Different studies used various types of diagnosing methods to detect C. pneumoniae. Currently, there is no standard gold method to detect C. pneumoniae antigen levels. As serologic markers, the microimmunofluorescence test, IgA, and IgG antibody titres were widely used, while some studies used PCR for DNA analysis. Use of PCR is beneficial when there is a small amount of DNA, as it can be rapidly amplified [16]. However, the criteria used to define past infection of C. pneumoniae were widely varied among the studies. The lack of an exact serologic marker to identify chronic infection was a significant concern in all studies. Moreover, the reliability of those tests is still debatable. The cut-off values used in the experimental studies also varied resulting, in a comparison between studies questionable [23].

We identified nine case–control studies (9–17) and three meta-analyses [22, 25, and 30], which supported the causal association between C. pneumoniae and lung cancer. Only one animal study was done by using an experimental lung cancer model on rats [24]. Although these human studies reported statistically significant results using serological and DNA assays, they suggested that higher titres may be more predictable. Due to the lack of definitive serologic tests, a low number of cases, and matched controls, researchers highlighted the need for further investigations to conclude the hypothesis.

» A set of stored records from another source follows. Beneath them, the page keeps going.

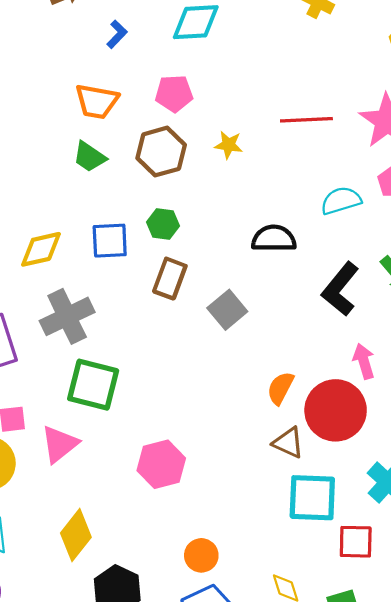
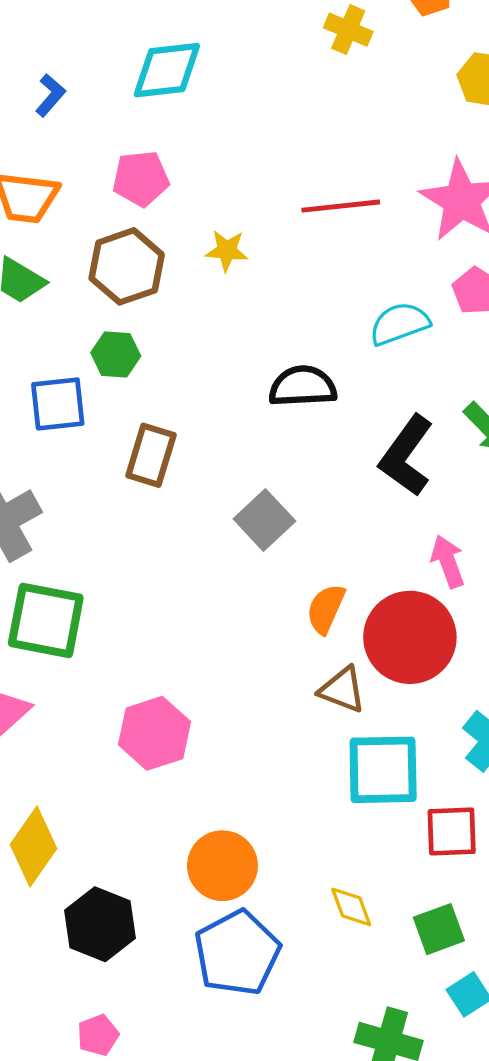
green hexagon: (163, 224) -> (116, 354), moved
gray square: (227, 310) -> (264, 520), moved
orange circle: (201, 555) -> (222, 866), size x1.4

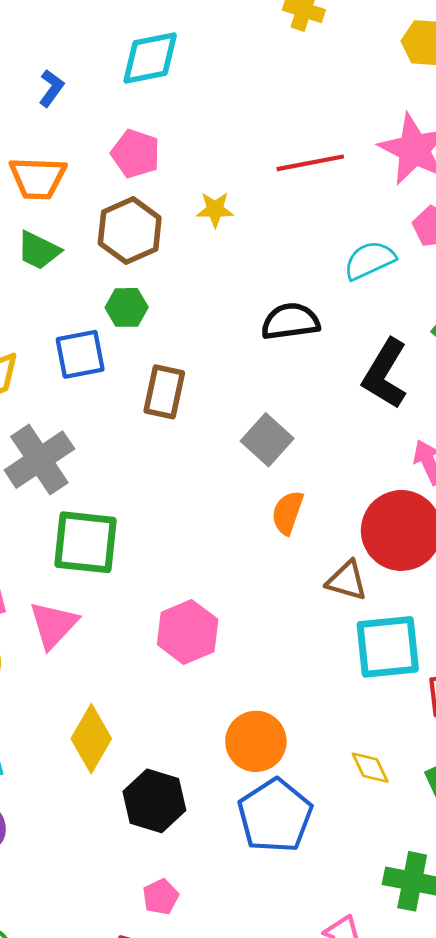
pink pentagon: (141, 179) -> (135, 154), turned 30
orange semicircle: (326, 609) -> (288, 513), moved

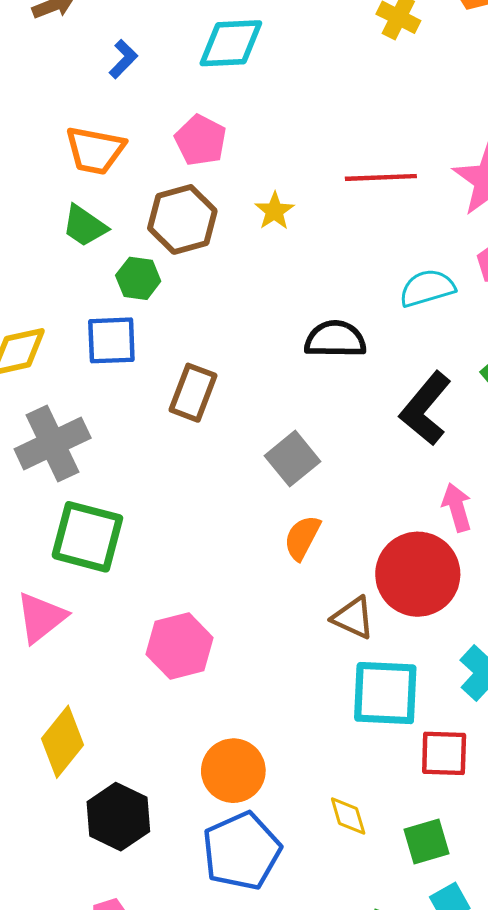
yellow star: (215, 209) -> (274, 211), turned 30
green hexagon: (127, 307) -> (138, 278), moved

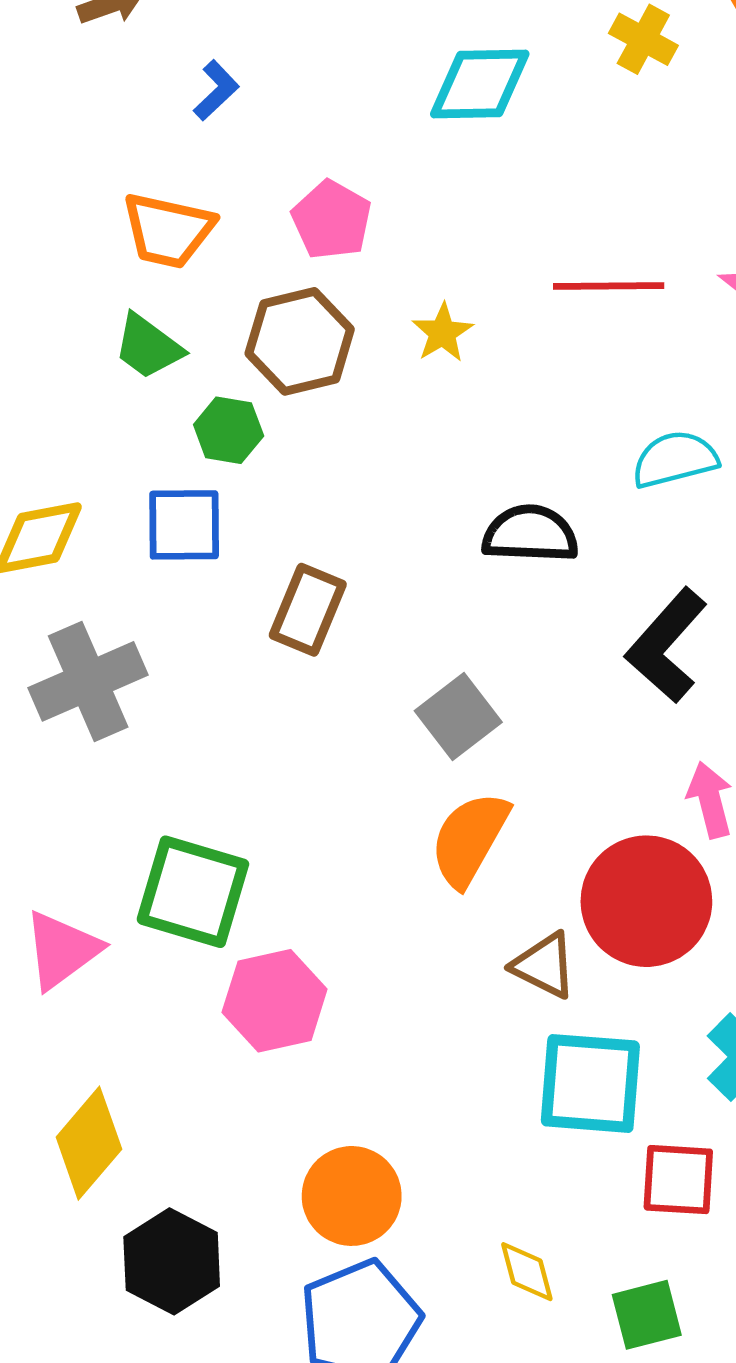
cyan diamond: (231, 43) -> (480, 84), moved
green square: (87, 537) -> (193, 892), moved
orange semicircle: (302, 538) -> (469, 839), size x1.4

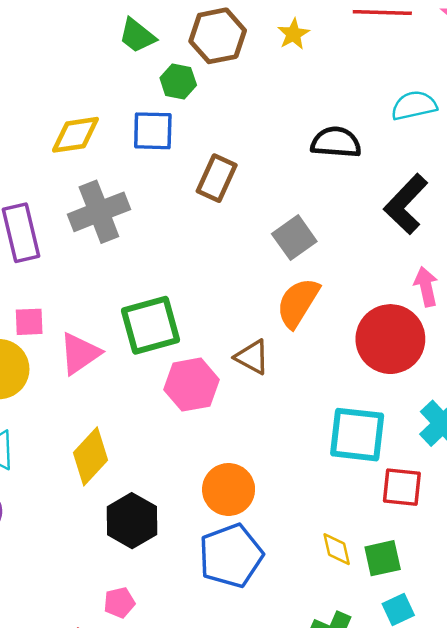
green square: (193, 892) -> (150, 325), turned -34
brown triangle: (544, 965) -> (252, 357), moved
yellow diamond: (527, 1272) -> (337, 549), moved

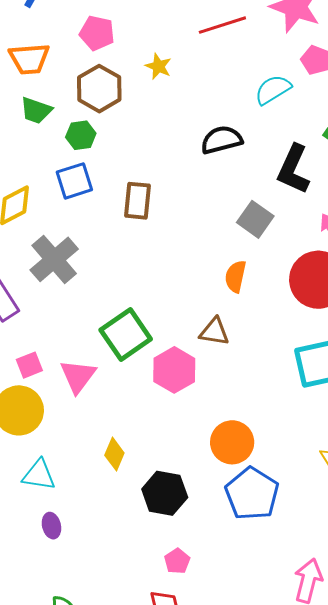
gray square: (294, 238) -> (255, 219), moved
orange semicircle: (298, 303) -> (236, 276), size x0.7
yellow diamond: (90, 456) -> (114, 454), size x0.7

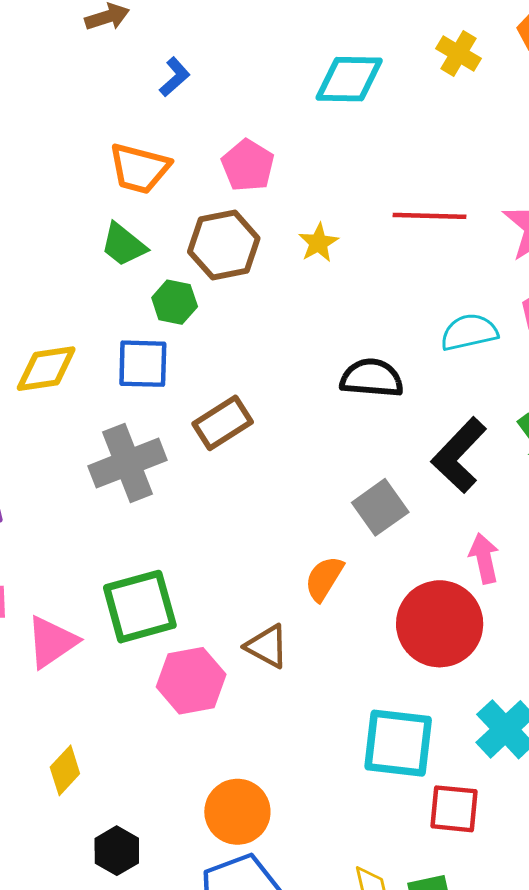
brown rectangle: (138, 201) -> (223, 423), turned 33
gray cross: (54, 259) -> (128, 463), moved
black hexagon: (165, 493) -> (117, 851), size x0.7

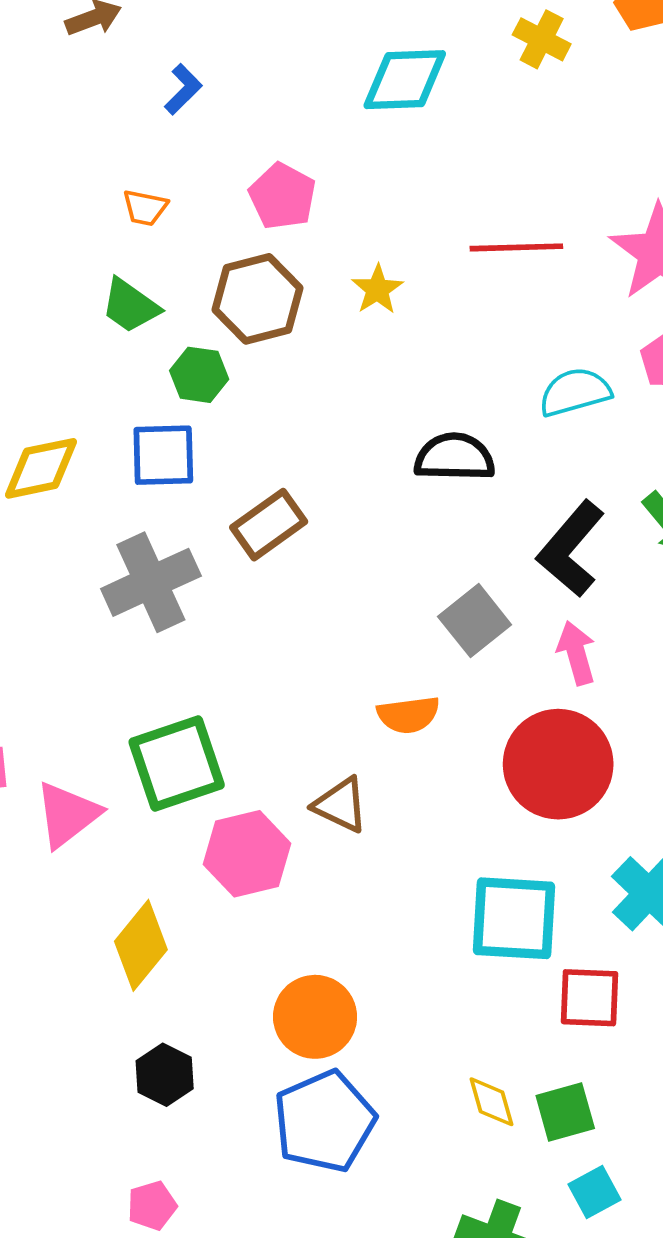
orange trapezoid: (139, 168) -> (145, 208), size x0.6
pink arrow: (484, 558) -> (576, 653), moved
orange semicircle: (324, 578) -> (408, 715), turned -126
yellow diamond: (65, 770) -> (141, 945), moved, size x1.4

From five studies investigating the association between histologic specific lung cancer relations between C. pneumoniae infections, only one study reported a significant association between squamous cell cancer and small cell cancer [14]. In comparison, the two studies did not show any significant difference among histologic subtypes [13, 31]. Another study observed a strong association for squamous cell cancer but a lesser association for small cell cancer and adenocarcinoma [11]. According to a study done by Kozazeybek et al. 70 patients who had small cell lung cancer, 58.5% were positive for C. pneumoniae, while 28 patients who had squamous cell cancer had 50% positivity (16). However, the small number of cases does not conclude the results.

Among the relevant literature, three case–control studies do not support the causal relationship between C. pneumoniae infection and lung cancer [18-20]. Out of three, one study looked for C. pneumoniae DNA by using PCR, while they failed to detect any [18]. The other two studies measured C. pneumoniae IgG and IgA titres, but there was no significant difference among cases and controls [19, 20].

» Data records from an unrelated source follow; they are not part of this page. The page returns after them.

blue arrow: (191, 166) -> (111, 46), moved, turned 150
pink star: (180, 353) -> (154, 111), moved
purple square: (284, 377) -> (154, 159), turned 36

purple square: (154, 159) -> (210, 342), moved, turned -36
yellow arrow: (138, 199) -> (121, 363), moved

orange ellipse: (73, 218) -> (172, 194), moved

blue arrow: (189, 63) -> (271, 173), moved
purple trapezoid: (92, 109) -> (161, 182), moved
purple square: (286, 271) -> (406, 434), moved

The causal relationship between C. pneumoniae infection and lung cancer would be varied when the environmental factors are considered. Hence stratified analyses are needed to be carried out by age, sex, active smoking, passive smoking, alcohol consumption, and family history of lung cancer.

Limitations

The insufficient number of cases, selection bias, recall bias, inadequate control for confounding, and exposure misclassification are some of the main identified limitations in the studies considered for this review. Not having a standard gold test to identify chronic infection of C. pneumoniae and poor defining of chronic C. pneumoniae infection were significant limitations of all the studies. Most studies were concluded based on serology and only two studies conducted based on molecular diagnostics.

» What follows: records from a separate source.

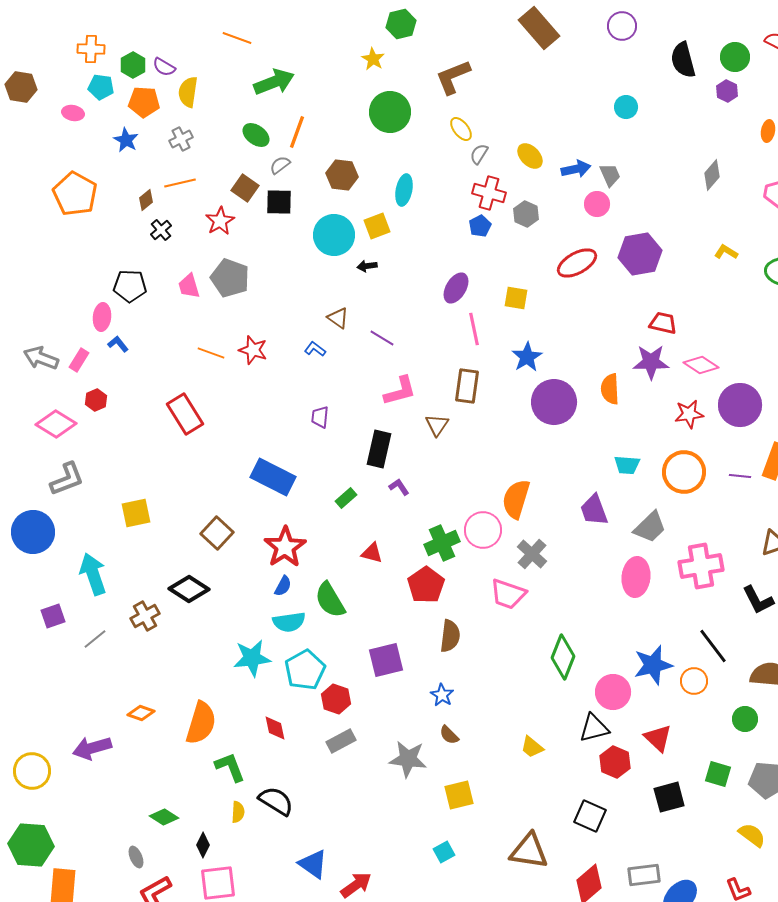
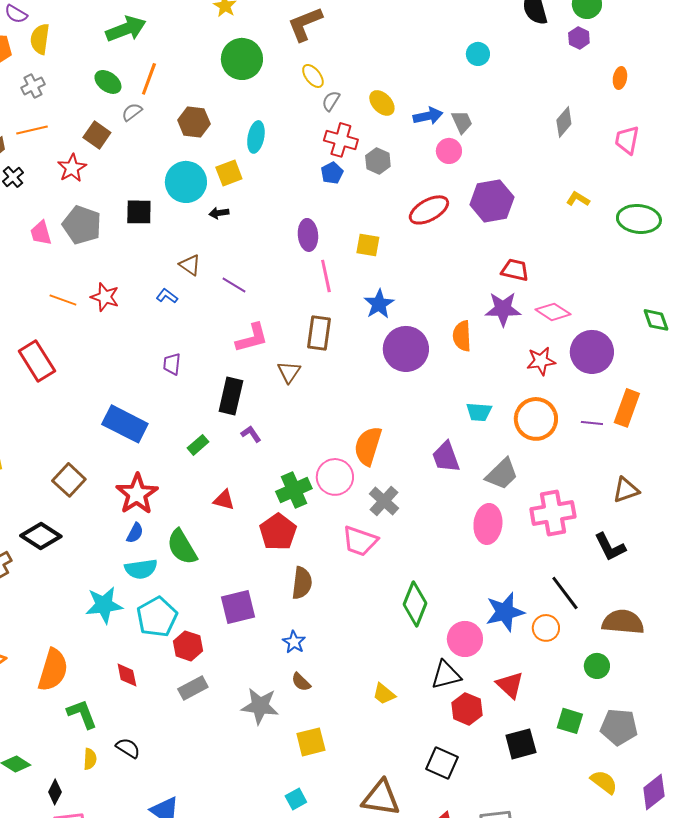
black square: (279, 202) -> (139, 212), moved
purple ellipse: (456, 288) -> (308, 235), turned -36
black semicircle: (276, 801) -> (128, 748), size x0.7

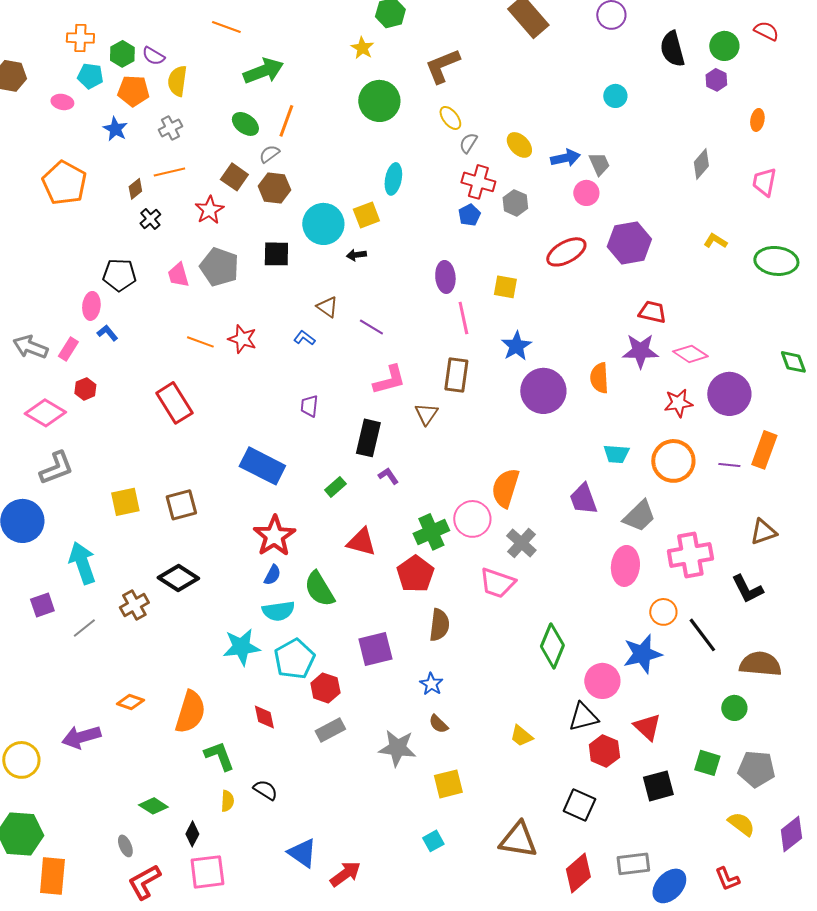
brown hexagon: (194, 122) -> (274, 188), moved
brown square: (69, 480) -> (181, 505), moved, turned 32
red triangle: (224, 500) -> (361, 542), size x1.4
orange circle: (546, 628) -> (663, 612), moved

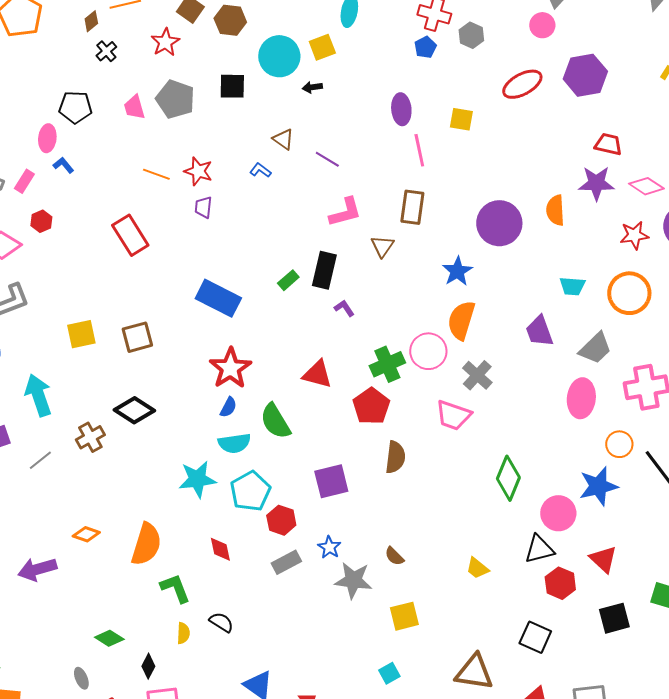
blue star: (516, 346) -> (457, 271), moved
purple trapezoid: (309, 406) -> (203, 207), moved
green rectangle: (335, 487) -> (288, 280), moved
blue star: (431, 684) -> (329, 547), moved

Different study designs and methodologies suggest that there may be an actual association between the occurrence of lung cancer and C. pneumoniae infection. Although there are some proposed mechanisms concerning causation, none of them are conclusive, and still, there are some knowledge gaps.

Conclusion

Whether the C. pneumoniae infection is an independent risk factor for lung cancer is debatable, although some studies showed an association between C. pneumoniae infection and lung cancer. To better understand the association between C. pneumoniae infection and lung cancer, both experimental study designs based on animal models or large randomized controlled trials in humans and well-designed cohort studies are needed. Animal models will show a better picture of the induction and pathogenesis of lung cancer with C. pneumoniae infection.